WHAT YOU HAVE TO DO =
After locating the line that holds "with militant allies?", output it and all following lines word for word, stopping only at the end of the data.

[[ DATASET CONTENT open ]]

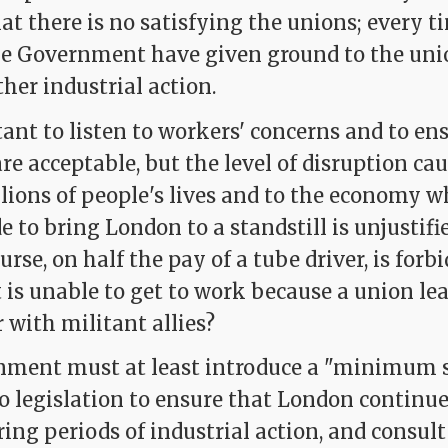
hat there is no satisfying the unions; every t
e Government have given ground to the unio
ther industrial action.
tant to listen to workers' concerns and to en
re acceptable, but the level of disruption ca
illions of people's lives and to the economy 
e to bring London to a standstill is unjustifie
nurse, on half the pay of a tube driver, is for
 is unable to get to work because a union le
 with militant allies?
ment must at least introduce a "minimum s
o legislation to ensure that London continue
ing periods of industrial action, and consult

[[ DATASET CONTENT closed ]]

ANSWER FOR THE TASK =
 with militant allies?
ment must at least introduce a "minimum s
o legislation to ensure that London continue
ing periods of industrial action, and consult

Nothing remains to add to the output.